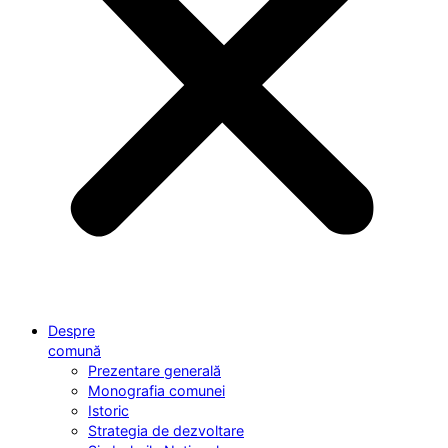
Despre
comună
Prezentare generală
Monografia comunei
Istoric
Strategia de dezvoltare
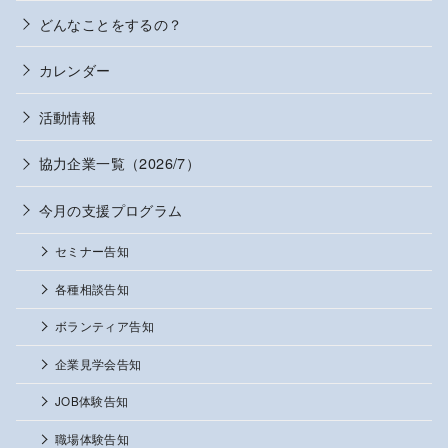
どんなことをするの？
カレンダー
活動情報
協力企業一覧（2026/7）
今月の支援プログラム
セミナー告知
各種相談告知
ボランティア告知
企業見学会告知
JOB体験告知
職場体験告知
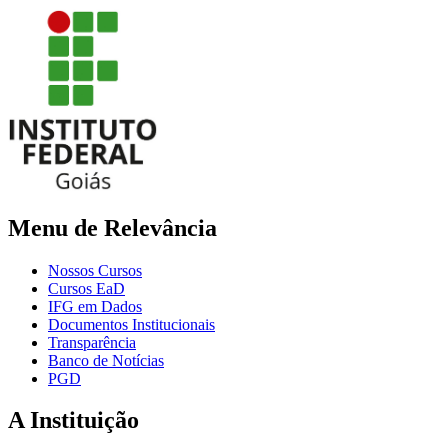
Menu de Relevância
Nossos Cursos
Cursos EaD
IFG em Dados
Documentos Institucionais
Transparência
Banco de Notícias
PGD
A Instituição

● ● ● ● ● ● ●

The answer must be an exact restatement of all the records, with no pictures included.

Despre
comună
Prezentare generală
Monografia comunei
Istoric
Strategia de dezvoltare
どんなことをするの？
カレンダー
活動情報
協力企業一覧（2026/7）
今月の支援プログラム
セミナー告知
各種相談告知
ボランティア告知
企業見学会告知
JOB体験告知
職場体験告知
Menu de Relevância
Nossos Cursos
Cursos EaD
IFG em Dados
Documentos Institucionais
Transparência
Banco de Notícias
PGD
A Instituição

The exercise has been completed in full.